Tips for Business Start Ups: Who Loves Ya, Baby?

Beatrice and Benedict are egg cooks par excellence. What they don’t know about how to cook an egg – scrambling, poaching, filleting – isn’t worth knowing about and over the last couple of years they have carved out a small but ongoing enterprise in Manchester fulfilling their customers every ab ovo need.

True, it’s quite a niche market and they don’t have a lot of customers – but it’s big enough to help them pay their cooping needs. They’ve reached the point though that the constant scratching around in the dirt for some more regular income has gotten tiring and they’re faced with an unpleasant truth: it’s time to either give up or grow up and turn their eggy activities into an egg-citing new business start up.

They’re approaching this choice with a degree of trepidation. They’ve both been comfortable so far and are still wrestling with why they should go down the business start up route.
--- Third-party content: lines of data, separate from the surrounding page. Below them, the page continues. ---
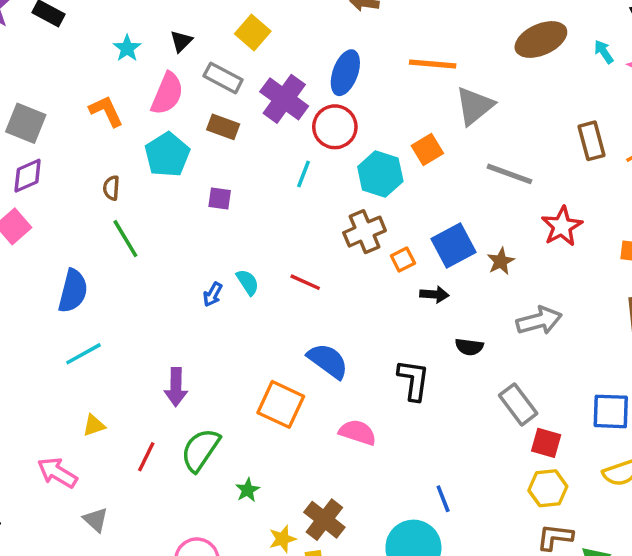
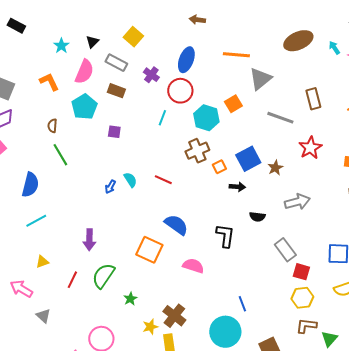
purple cross: (284, 99) -> (151, 75), size x0.6
brown rectangle: (592, 141) -> (313, 99), moved

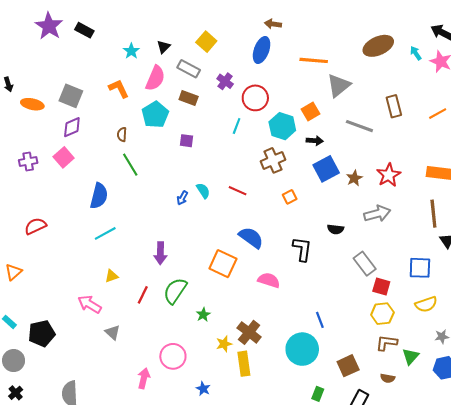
blue ellipse: (186, 60) -> (262, 50), moved
red star: (310, 148) -> (389, 175), moved
orange square: (219, 167) -> (290, 197), moved
black arrow: (237, 187) -> (315, 141), moved

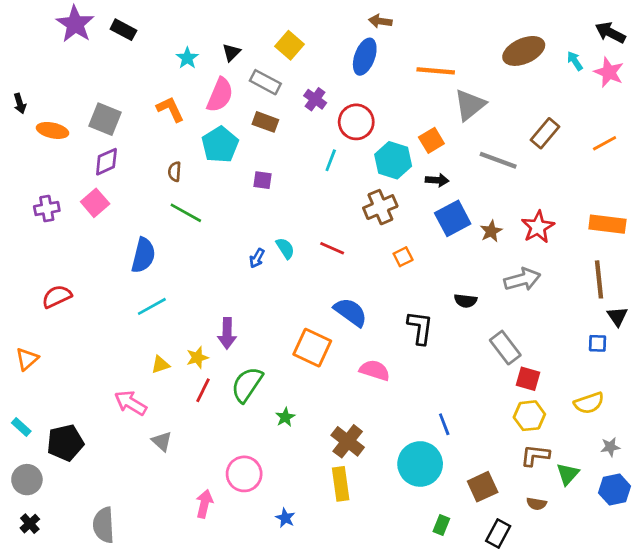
brown rectangle: (394, 106) -> (545, 133), turned 55
green line: (130, 165) -> (186, 213), turned -30
blue square: (420, 268) -> (598, 343), moved, size x0.6
yellow star: (224, 344) -> (197, 358), moved

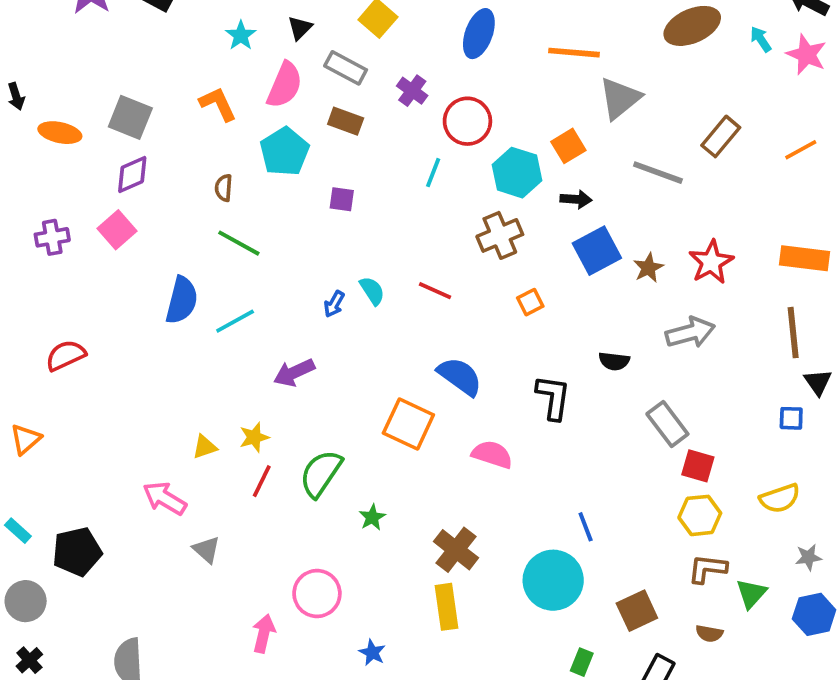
cyan line: (152, 306) -> (235, 321), moved
purple arrow: (227, 333) -> (294, 373), moved, turned 64

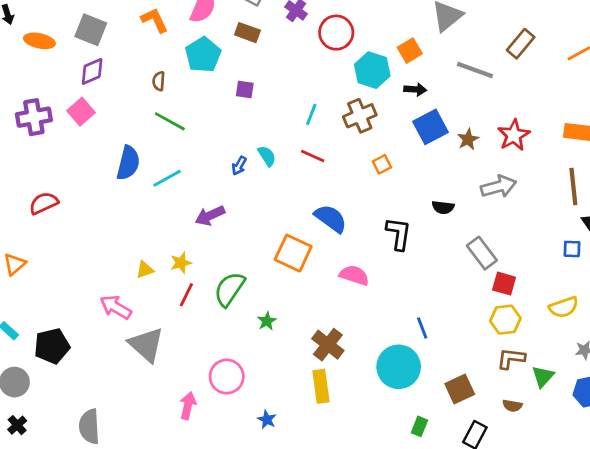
cyan line: (433, 173) -> (311, 114), moved
purple cross: (52, 237) -> (34, 117), size x1.4
gray triangle: (207, 550) -> (146, 345), size x1.8

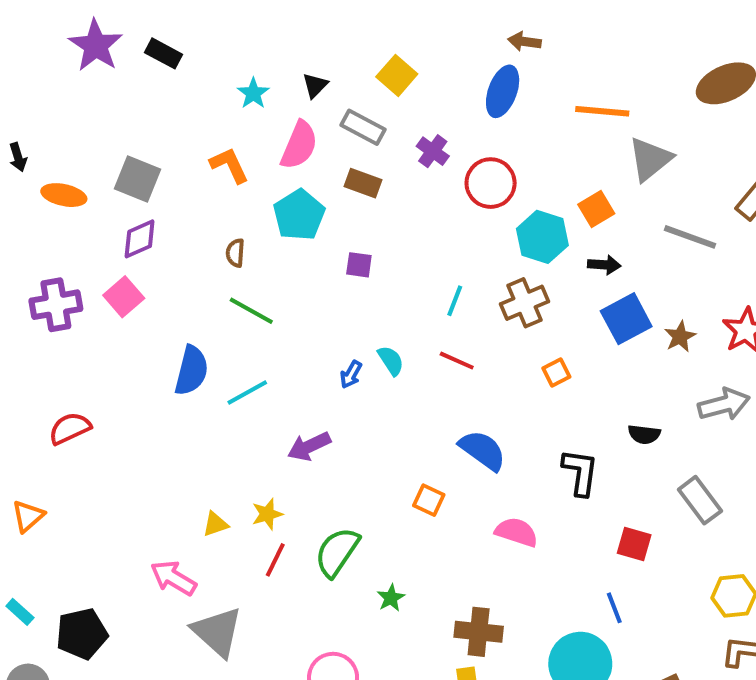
orange square: (293, 253) -> (429, 500), size x0.6
red square: (504, 284) -> (634, 544), moved
brown cross: (328, 345) -> (479, 632), turned -32

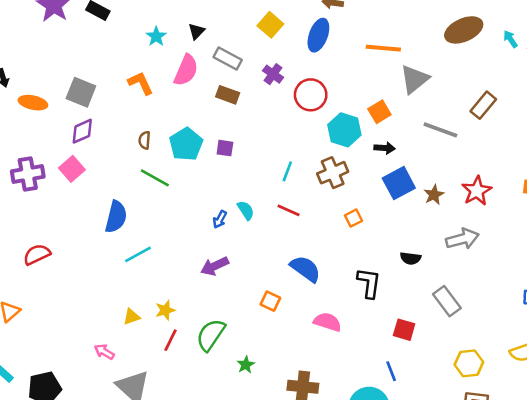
yellow square: (397, 75) -> (270, 25), moved
cyan pentagon: (299, 215) -> (186, 144), moved
cyan line: (247, 392) -> (138, 254), moved
purple arrow: (309, 446) -> (215, 266), moved
pink arrow: (173, 578) -> (104, 352), size x0.7

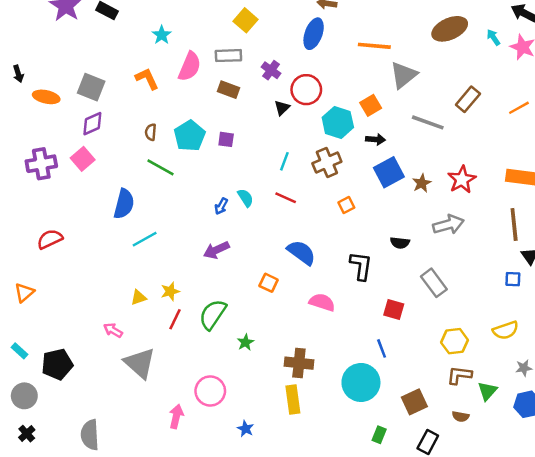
yellow square: (270, 25) -> (245, 20), moved
black triangle: (196, 31) -> (282, 108), moved
gray rectangle: (228, 58) -> (228, 56), turned -30

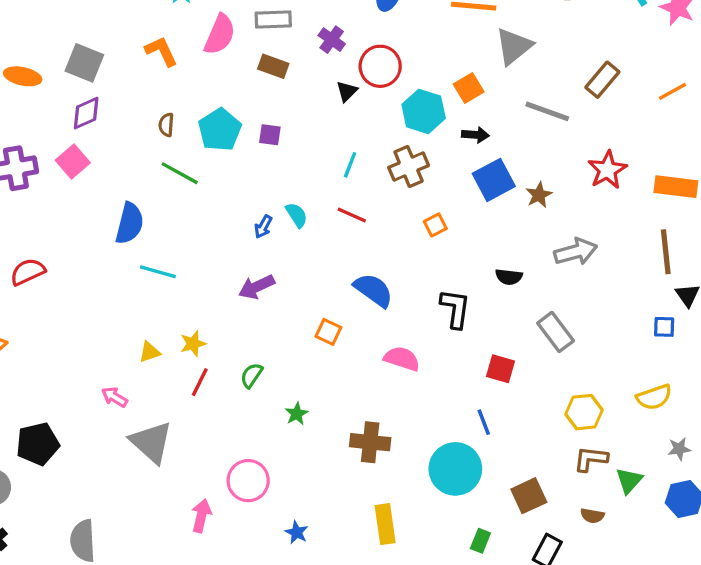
red star: (462, 180) -> (607, 170), moved
cyan line: (145, 239) -> (158, 272), turned 45
green semicircle: (213, 314) -> (252, 375), size x0.6
yellow rectangle: (293, 400) -> (385, 524), moved

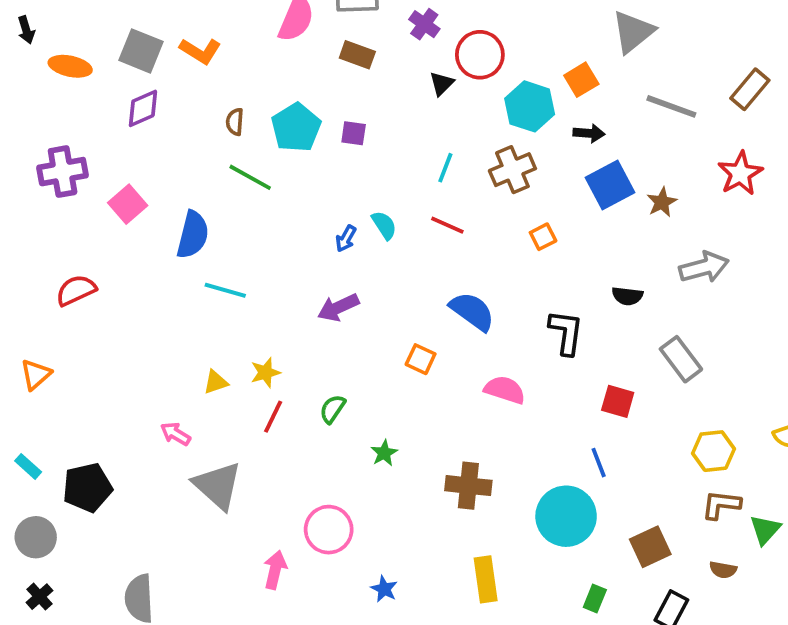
orange L-shape: (161, 51) -> (200, 51), moved, turned 147
brown rectangle: (602, 80) -> (750, 89), moved
pink square: (73, 162) -> (128, 204), moved

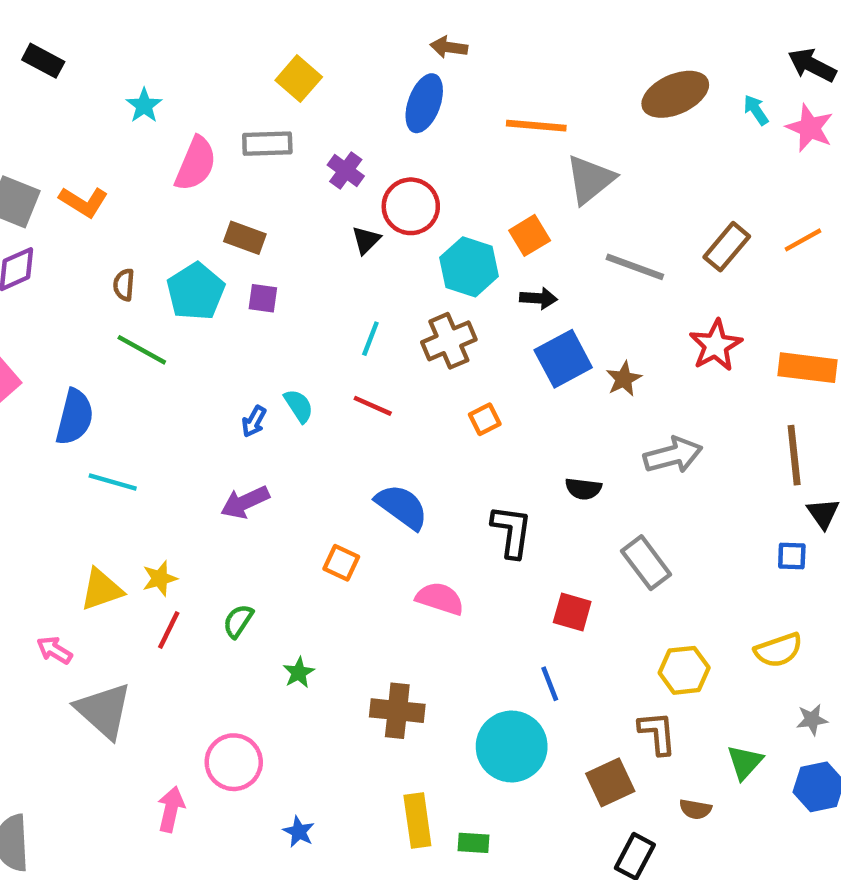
brown rectangle: (357, 55) -> (245, 238), moved
yellow triangle: (216, 382) -> (101, 590), size x1.5
brown L-shape: (721, 505) -> (657, 733), moved, turned 78
green rectangle: (595, 599) -> (474, 843), moved, turned 72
They’re particularly struggling with what running a business means – things like insurance, budgets and corporation tax. ‘Why do we have to get into all this nonsense?‘ muses Benedict.

It’s a good question. Why would anyone want to shift working on what they love into working on activities which fill them with dread? They’ve spent years avoiding the skill sets needed to run a business and have run miles from the drudgery they see that defines what running a business means.

But the fact is that if they want to grow, if they want to place their work on a wider public stage and share their love for eggs and their innumerable ways of being cooked, they will have to bring another skill set in to their cosy partnership.

This doesn’t mean that they have to involve someone just like them. Quite the contrary: they need to bring in someone who has no idea about how to coddle an egg – and even less desire to want to learn how to coddle one – but who does know how to communicate the benefits of the process, who can generate enthusiasm for eggs a la Beatrice and Benedict and who knows how to present the consequences of their activities to those distant authorities of the tax man and bank woman.

The first step for them is to find someone who loves them and their work as much as they love producing it; someone who can get enthused about the range of eggy product available and who can communicate that enthusiasm to customers who don’t yet know they’re customers.

This isn’t a straightforward process; in business as in life, finding someone who loves ya is never a straight forward process. But to misquote Kojak’s rhetorical question, ‘Who Loves Us, Baby?’ is a question new start ups would be well worth asking themselves in the search for not only new customers but new advocates, sellers and followers.

The trick is that you have to love them and what they bring to the business and not expect them to be just like you with your own preference for sunny side up.